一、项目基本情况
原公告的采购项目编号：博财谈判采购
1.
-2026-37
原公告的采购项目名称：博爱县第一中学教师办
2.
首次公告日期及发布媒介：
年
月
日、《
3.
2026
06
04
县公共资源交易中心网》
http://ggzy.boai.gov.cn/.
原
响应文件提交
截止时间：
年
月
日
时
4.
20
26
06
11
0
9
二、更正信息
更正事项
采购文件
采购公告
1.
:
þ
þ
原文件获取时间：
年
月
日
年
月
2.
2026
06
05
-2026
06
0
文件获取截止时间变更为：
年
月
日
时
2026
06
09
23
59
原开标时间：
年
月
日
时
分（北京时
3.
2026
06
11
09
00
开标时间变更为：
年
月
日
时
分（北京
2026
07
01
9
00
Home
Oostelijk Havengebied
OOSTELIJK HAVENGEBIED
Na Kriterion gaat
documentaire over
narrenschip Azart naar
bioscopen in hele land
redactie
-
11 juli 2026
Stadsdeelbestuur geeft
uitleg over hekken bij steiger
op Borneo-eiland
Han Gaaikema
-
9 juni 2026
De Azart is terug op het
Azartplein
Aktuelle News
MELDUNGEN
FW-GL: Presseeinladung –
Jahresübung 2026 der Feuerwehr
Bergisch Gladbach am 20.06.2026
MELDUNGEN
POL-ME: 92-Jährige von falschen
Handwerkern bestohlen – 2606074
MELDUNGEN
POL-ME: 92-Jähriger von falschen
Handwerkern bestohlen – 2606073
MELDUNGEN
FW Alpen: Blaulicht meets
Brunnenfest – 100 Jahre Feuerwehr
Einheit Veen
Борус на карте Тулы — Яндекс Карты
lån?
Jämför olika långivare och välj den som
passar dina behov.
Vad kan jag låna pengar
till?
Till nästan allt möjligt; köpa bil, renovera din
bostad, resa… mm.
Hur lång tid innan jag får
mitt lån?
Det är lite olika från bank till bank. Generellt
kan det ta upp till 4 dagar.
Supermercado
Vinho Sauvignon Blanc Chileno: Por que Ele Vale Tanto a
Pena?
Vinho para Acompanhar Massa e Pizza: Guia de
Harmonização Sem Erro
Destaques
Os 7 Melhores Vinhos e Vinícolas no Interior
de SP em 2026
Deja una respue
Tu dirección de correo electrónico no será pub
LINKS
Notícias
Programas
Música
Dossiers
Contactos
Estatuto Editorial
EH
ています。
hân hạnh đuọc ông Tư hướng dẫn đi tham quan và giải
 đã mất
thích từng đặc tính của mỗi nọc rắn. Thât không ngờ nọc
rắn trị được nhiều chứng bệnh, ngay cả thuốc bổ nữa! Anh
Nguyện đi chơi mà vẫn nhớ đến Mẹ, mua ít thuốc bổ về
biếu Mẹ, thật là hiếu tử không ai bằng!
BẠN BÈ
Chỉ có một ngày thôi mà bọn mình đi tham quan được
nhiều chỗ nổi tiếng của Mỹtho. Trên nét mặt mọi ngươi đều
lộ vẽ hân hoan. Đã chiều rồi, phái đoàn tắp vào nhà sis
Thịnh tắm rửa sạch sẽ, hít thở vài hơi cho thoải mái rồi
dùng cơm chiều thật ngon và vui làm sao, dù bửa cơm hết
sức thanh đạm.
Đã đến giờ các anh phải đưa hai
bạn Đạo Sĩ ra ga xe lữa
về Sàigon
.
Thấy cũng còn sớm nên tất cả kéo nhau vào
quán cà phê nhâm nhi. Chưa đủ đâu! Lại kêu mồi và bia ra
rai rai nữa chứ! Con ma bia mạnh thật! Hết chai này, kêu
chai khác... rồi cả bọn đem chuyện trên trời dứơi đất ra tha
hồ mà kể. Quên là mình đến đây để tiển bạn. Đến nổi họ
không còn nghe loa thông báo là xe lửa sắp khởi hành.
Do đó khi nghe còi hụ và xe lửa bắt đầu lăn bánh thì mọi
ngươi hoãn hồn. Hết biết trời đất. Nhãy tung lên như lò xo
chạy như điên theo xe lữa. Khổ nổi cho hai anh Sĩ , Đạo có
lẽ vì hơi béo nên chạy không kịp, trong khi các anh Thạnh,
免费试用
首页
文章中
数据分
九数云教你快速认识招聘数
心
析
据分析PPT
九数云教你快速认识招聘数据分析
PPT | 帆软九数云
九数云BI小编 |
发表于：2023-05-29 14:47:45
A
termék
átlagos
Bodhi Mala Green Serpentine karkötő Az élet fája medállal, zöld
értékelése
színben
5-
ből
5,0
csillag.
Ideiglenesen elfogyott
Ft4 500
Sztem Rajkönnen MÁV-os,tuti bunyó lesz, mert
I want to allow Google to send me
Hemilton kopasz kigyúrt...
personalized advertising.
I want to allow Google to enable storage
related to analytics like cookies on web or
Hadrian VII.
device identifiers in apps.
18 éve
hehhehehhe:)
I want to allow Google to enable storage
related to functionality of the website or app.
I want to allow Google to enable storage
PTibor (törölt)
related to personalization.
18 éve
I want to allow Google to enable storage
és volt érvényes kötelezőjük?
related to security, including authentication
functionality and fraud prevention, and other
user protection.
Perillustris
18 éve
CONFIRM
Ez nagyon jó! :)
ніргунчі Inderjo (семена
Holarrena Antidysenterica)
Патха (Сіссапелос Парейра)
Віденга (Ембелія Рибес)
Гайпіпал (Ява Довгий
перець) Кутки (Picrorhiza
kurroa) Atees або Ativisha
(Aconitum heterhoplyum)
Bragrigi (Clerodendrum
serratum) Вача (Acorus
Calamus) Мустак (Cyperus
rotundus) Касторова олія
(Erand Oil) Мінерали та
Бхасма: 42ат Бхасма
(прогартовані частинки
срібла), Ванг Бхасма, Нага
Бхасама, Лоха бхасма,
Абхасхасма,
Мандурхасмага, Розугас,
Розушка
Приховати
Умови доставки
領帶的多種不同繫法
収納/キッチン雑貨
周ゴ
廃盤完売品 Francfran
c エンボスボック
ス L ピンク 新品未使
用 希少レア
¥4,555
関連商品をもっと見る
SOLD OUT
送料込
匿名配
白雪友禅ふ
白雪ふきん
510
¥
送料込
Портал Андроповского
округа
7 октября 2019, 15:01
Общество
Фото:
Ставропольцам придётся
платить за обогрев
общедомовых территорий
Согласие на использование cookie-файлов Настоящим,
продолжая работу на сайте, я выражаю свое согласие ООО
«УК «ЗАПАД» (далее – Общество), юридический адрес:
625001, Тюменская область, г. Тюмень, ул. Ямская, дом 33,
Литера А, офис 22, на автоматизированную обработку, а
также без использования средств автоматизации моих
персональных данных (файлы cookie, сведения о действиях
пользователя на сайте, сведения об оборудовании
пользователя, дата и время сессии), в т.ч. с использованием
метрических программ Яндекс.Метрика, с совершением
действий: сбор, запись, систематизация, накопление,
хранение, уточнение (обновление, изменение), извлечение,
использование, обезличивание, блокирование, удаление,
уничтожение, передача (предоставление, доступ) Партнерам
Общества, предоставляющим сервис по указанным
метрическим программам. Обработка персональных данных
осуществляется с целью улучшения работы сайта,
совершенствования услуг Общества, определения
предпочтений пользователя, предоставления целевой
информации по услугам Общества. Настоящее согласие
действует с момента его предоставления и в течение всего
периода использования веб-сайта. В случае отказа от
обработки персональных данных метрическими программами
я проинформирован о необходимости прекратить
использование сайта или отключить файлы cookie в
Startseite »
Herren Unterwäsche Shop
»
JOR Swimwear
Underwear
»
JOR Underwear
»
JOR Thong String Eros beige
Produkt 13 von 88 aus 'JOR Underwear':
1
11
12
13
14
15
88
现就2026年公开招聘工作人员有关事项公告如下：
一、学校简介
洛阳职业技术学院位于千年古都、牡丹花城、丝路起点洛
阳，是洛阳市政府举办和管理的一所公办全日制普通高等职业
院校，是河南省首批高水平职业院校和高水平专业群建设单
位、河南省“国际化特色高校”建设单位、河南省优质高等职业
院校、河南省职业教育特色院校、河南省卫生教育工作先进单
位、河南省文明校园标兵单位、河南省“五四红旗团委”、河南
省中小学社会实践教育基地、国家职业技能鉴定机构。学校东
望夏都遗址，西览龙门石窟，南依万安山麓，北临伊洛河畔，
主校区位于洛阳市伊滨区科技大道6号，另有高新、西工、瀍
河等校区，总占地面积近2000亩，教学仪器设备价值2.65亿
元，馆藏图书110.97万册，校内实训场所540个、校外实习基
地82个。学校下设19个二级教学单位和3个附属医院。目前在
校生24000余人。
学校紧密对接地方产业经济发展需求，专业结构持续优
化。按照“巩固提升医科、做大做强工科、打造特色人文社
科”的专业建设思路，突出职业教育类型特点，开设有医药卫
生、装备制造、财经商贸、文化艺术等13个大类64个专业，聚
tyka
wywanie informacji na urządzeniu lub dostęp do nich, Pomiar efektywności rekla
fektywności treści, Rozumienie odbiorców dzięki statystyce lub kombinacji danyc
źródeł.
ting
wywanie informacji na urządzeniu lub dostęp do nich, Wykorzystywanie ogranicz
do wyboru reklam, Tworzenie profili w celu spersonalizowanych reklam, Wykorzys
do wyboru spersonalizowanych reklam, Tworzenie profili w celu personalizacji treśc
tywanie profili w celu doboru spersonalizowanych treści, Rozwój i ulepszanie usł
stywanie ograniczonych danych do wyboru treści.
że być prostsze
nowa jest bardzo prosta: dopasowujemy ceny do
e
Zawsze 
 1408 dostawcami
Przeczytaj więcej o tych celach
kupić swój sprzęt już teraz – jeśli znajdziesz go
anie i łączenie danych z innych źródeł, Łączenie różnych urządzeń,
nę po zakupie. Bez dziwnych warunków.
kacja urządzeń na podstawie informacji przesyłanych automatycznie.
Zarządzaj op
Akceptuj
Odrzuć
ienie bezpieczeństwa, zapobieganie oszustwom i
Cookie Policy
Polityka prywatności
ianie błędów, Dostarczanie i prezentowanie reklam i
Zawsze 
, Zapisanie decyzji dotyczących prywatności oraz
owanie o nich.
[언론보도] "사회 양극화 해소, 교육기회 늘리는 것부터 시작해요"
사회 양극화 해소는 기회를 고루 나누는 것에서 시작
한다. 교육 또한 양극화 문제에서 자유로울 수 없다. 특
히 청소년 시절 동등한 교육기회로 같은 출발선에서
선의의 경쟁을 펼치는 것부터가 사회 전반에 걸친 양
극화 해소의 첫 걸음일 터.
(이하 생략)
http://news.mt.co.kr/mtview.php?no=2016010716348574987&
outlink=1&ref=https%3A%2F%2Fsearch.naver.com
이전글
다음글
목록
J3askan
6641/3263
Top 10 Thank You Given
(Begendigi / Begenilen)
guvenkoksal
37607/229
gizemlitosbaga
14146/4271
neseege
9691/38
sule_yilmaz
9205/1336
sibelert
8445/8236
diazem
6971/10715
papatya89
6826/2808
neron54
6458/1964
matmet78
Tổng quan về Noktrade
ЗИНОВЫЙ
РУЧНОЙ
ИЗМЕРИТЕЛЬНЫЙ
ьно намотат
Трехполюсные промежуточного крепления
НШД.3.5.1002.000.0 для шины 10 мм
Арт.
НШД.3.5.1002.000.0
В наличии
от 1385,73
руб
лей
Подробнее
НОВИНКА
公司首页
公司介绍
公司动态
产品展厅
━━━━━━
Please state how many lines in the preceding material contain the word "сайте", with no other output.

- [Response]: 2